Police have continued to try to divert blame away from the officers involved in Galeano’s death. Queensland Deputy Police Commissioner Ian Stewart claimed that the gun was malfunctioning and that the 28 cycle-reading was incorrect. Queensland Police Union acting president Ian Leavers declared that he was “baffled” by the information and simply could not understand the figures.

 

These are threadbare arguments to support weapons known to be responsible for a growing list of deaths around the world. A 2008 Amnesty International report found that 334 people had been killed by police tasering since 2001 in the United States alone. In Canada, an inquiry into the 2007 police killing of Polish immigrant Robert Dziekanski at Vancouver Airport has revealed that Dziekanski’s death was not only unnecessary but that he was tasered five times in just over 30 seconds (See: “Canada: Cover-up of RCMP murder of immigrant worker unravels”).

 

Galeano is the third person in Australia to die after tasering. In May 2002, Gary Pearce of New South Wales was shot with a taser during a police raid on his house. Pearce, who was also suffering from a mental illness, died 17 days later from a heart attack. Just two months ago, an unarmed 39-year-old man from Alice Springs was tasered, only to die in hospital later that night.

 

Tasers operate in two modes. In “probe mode,” which was used against Galeano, the taser fires a dart into a person which is then manually triggered to deliver 19 electric pulses per second, totalling about 1,300 volts for 5 seconds. This mode is used to force someone onto the ground through muscle spasms. In “stun-drive mode,” the taser creates an arc of 50,000 volts that is then pushed against the target’s body at close range, causing excruciating pain.

 

Queensland Police Minister Neil Roberts has convened an internal inquiry—a joint Crime and Misconduct Commission and police ethical standards command investigation—into Galeano’s death. In the meantime, 1,200 tasers will remain in use across the state.

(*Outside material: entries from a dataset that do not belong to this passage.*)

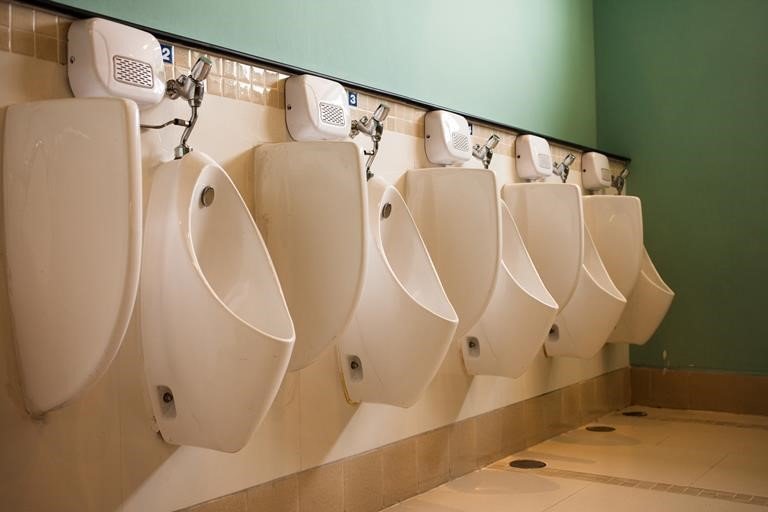 Locate an element on the screen. The height and width of the screenshot is (512, 768). urinals is located at coordinates (213, 294), (402, 330), (540, 317), (591, 324), (653, 323). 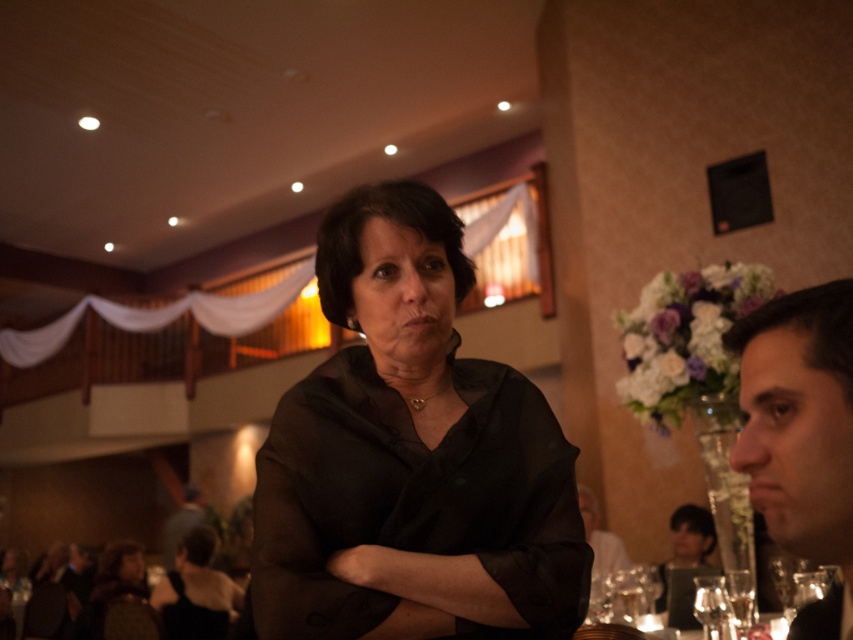 Is point (120, 579) closer to viewer compared to point (712, 538)?

No, it is not.

Find the location of `dark brown fabric at lower left`. dark brown fabric at lower left is located at coordinates (113, 584).

Which is more to the right, matte black blouse at center or matte black dress at center?

matte black dress at center

Is matte black blouse at center positioned in front of matte black dress at center?

Yes, matte black blouse at center is closer to the viewer.

Is point (500, 608) behind point (660, 605)?

No, it is in front of (660, 605).

Locate an element on the screen. The width and height of the screenshot is (853, 640). matte black blouse at center is located at coordinates (410, 456).

Measure the distance from dark brown fabric at lower left to smooth gray shirt at lower left.

dark brown fabric at lower left is 4.78 meters away from smooth gray shirt at lower left.

Does point (125, 600) come farther from viewer compared to point (198, 490)?

No, (125, 600) is in front of (198, 490).

The image size is (853, 640). Identify the location of dark brown fabric at lower left. (113, 584).

Locate an element on the screen. Image resolution: width=853 pixels, height=640 pixels. dark brown fabric at lower left is located at coordinates (113, 584). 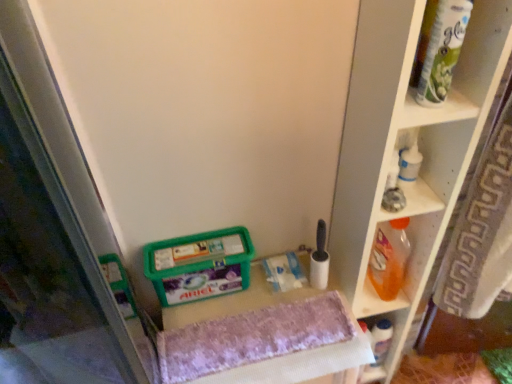 Question: Can you confirm if orange plastic bottle at right is shorter than white plastic bottle at lower right, the 1th shelf in the bottom-to-top sequence?

Choices:
 (A) yes
 (B) no

Answer: (B)

Question: Does orange plastic bottle at right turn towards white plastic bottle at lower right, the 1th shelf in the bottom-to-top sequence?

Choices:
 (A) no
 (B) yes

Answer: (A)

Question: Can you see orange plastic bottle at right touching white plastic bottle at lower right, positioned as the 2th shelf in top-to-bottom order?

Choices:
 (A) no
 (B) yes

Answer: (A)

Question: Are orange plastic bottle at right and white plastic bottle at lower right, positioned as the 2th shelf in top-to-bottom order, located far from each other?

Choices:
 (A) yes
 (B) no

Answer: (B)

Question: Is orange plastic bottle at right behind white plastic bottle at lower right, positioned as the 2th shelf in top-to-bottom order?

Choices:
 (A) yes
 (B) no

Answer: (B)

Question: From a real-world perspective, is orange plastic bottle at right positioned under white plastic bottle at lower right, positioned as the 2th shelf in top-to-bottom order, based on gravity?

Choices:
 (A) yes
 (B) no

Answer: (B)

Question: Is green plastic container at lower center thinner than orange plastic bottle at right?

Choices:
 (A) yes
 (B) no

Answer: (A)

Question: Is green plastic container at lower center taller than orange plastic bottle at right?

Choices:
 (A) yes
 (B) no

Answer: (B)

Question: From a real-world perspective, is green plastic container at lower center below orange plastic bottle at right?

Choices:
 (A) yes
 (B) no

Answer: (B)

Question: Does green plastic container at lower center lie in front of orange plastic bottle at right?

Choices:
 (A) yes
 (B) no

Answer: (A)

Question: Is green plastic container at lower center far from orange plastic bottle at right?

Choices:
 (A) yes
 (B) no

Answer: (B)

Question: Can you confirm if green plastic container at lower center is smaller than orange plastic bottle at right?

Choices:
 (A) no
 (B) yes

Answer: (A)

Question: Does green plastic container at lower center have a greater width compared to white plastic bottle at lower right, positioned as the 2th shelf in top-to-bottom order?

Choices:
 (A) yes
 (B) no

Answer: (A)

Roberts merely temporarily suspended the rollout of a further 800. The investigation will not review the basic issue of using tasers—only the police protocols, which currently place no limit on the amount of times a taser can be fired at a target, as well as officer training and monitoring of taser use.

 

In neighbouring NSW, the Labor government has 229 tasers deployed and is planning a statewide rollout to all frontline police, starting next month. The rollout will cost $10 million and take 18 months to complete. Victoria’s Labor government is not planning to introduce tasers according to police Chief Commissioner Simon Overland in an interview with the Sunday Herald Sun on June 6. Instead, all Victorian police will be armed with a more powerful .40 caliber semi-automatic pistol.

 

Increasingly, tasers are being used for “law and order” purposes. Last year, Queensland police used tasers against a 16-year-old girl who refused orders to move on, because she was waiting for an ambulance for a sick friend.

 

Tasers are just the latest weaponry handed to the police in recent decades, under conditions where para-military riot and “public order” squads and special operations units already have arsenals of machine guns, armoured personnel carriers, heavy batons, water cannons and gas-canister equipment.

 

The spreading police use of tasers will not be confined to criminal cases. An incident in 2007 in the United States at a forum held by former presidential candidate John Kerry at the University of Florida already points to their use to silence political opposition.

 

The student, Andrew Meyer, asked Kerry why he and the Democratic Party refused to pursue charges of voter fraud in the 2004 elections, impeach President George W. Bush or oppose preparations for war with Iran. Six police officers dragged him to the back of the auditorium, tasered him and arrested him for supposedly “inciting a riot” (See: “ISSE condemns police assault on University of Florida student”).